## What you should do
Reproduce verbatim the lines of the material below, starting at the line with "and a deeper experience of her hiding place." and ending at the line with "35% Recruitment of specialists", both inclusive; skip the rest.

*** Available data ***

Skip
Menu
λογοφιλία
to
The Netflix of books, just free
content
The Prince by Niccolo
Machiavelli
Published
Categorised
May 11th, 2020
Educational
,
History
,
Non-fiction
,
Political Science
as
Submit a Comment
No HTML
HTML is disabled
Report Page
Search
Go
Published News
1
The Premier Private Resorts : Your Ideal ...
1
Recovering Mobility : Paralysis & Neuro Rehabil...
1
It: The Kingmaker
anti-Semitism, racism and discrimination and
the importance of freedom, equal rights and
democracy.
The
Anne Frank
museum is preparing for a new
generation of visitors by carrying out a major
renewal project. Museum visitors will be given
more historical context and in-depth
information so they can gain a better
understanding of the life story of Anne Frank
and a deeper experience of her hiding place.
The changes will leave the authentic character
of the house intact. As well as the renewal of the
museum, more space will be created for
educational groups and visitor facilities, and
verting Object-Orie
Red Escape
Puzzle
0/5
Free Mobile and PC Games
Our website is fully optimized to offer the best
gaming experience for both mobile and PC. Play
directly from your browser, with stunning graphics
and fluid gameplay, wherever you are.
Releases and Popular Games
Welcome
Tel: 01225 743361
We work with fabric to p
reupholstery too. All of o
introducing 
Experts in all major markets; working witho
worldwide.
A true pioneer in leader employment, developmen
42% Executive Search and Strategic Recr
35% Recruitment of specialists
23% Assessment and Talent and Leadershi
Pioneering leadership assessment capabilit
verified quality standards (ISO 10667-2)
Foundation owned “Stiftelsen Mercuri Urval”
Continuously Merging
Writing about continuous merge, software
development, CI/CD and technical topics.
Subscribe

***

## Expected output
and a deeper experience of her hiding place.
The changes will leave the authentic character
of the house intact. As well as the renewal of the
museum, more space will be created for
educational groups and visitor facilities, and
verting Object-Orie
Red Escape
Puzzle
0/5
Free Mobile and PC Games
Our website is fully optimized to offer the best
gaming experience for both mobile and PC. Play
directly from your browser, with stunning graphics
and fluid gameplay, wherever you are.
Releases and Popular Games
Welcome
Tel: 01225 743361
We work with fabric to p
reupholstery too. All of o
introducing 
Experts in all major markets; working witho
worldwide.
A true pioneer in leader employment, developmen
42% Executive Search and Strategic Recr
35% Recruitment of specialists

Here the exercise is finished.